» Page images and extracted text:
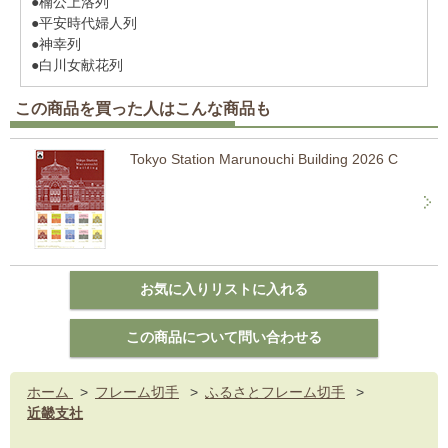
●楠公上洛列
●平安時代婦人列
●神幸列
●白川女献花列
この商品を買った人はこんな商品も
Tokyo Station Marunouchi Building 2026 C
ホーム
>
フレーム切手
>
ふるさとフレーム切手
>
近畿支社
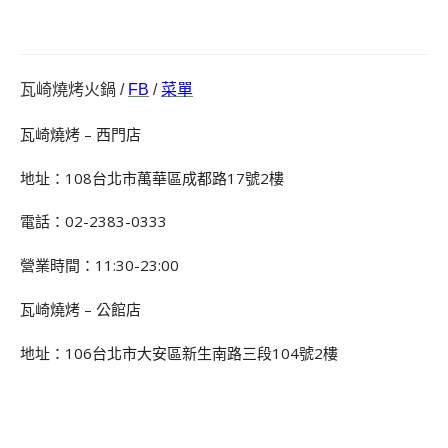
瓦崎燒烤火鍋 /
FB
/
菜單
瓦崎燒烤 – 西門店
地址：108台北市萬華區成都路17號2樓
電話：02-2383-0333
營業時間：11:30-23:00
瓦崎燒烤 – 公館店
地址：106台北市大安區新生南路三段104號2樓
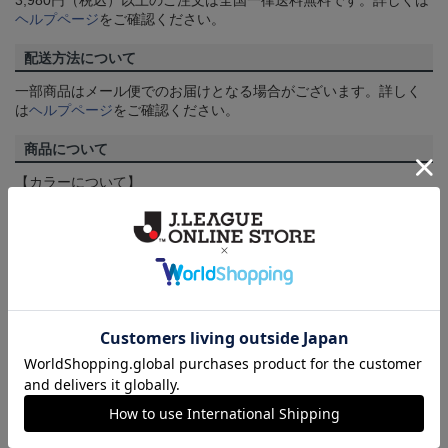
3,980円（税込）以上のご注文は全国一律送料無料です。詳しくは
ヘルプページ
をご確認ください。
配送方法について
一部商品はメール便でのお届けとなる場合がございます。詳しく
は
ヘルプページ
をご確認ください。
商品について
【カラーについて】
商品画像は、お使いのパソコンのモニターおよびスマートフォン
のメーカー・機種・画面設定等により、実際の商品の色と異なっ
て見える場合がございます。あらかじめご了承ください。
【仕様について】
取り扱い商品によっては、パッケージやデザインなどの仕様が予
告なく変更になることがございます。
その他
決済について
ギフト対応について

» THE PROBLEM: Keep every word of the lines above unchanged in the copy, and omit the pictures.

» ANSWER SECTION:
●楠公上洛列
●平安時代婦人列
●神幸列
●白川女献花列
この商品を買った人はこんな商品も
Tokyo Station Marunouchi Building 2026 C
ホーム
>
フレーム切手
>
ふるさとフレーム切手
>
近畿支社
瓦崎燒烤火鍋 /
FB
/
菜單
瓦崎燒烤 – 西門店
地址：108台北市萬華區成都路17號2樓
電話：02-2383-0333
營業時間：11:30-23:00
瓦崎燒烤 – 公館店
地址：106台北市大安區新生南路三段104號2樓
3,980円（税込）以上のご注文は全国一律送料無料です。詳しくは
ヘルプページ
をご確認ください。
配送方法について
一部商品はメール便でのお届けとなる場合がございます。詳しく
は
ヘルプページ
をご確認ください。
商品について
【カラーについて】
商品画像は、お使いのパソコンのモニターおよびスマートフォン
のメーカー・機種・画面設定等により、実際の商品の色と異なっ
て見える場合がございます。あらかじめご了承ください。
【仕様について】
取り扱い商品によっては、パッケージやデザインなどの仕様が予
告なく変更になることがございます。
その他
決済について
ギフト対応について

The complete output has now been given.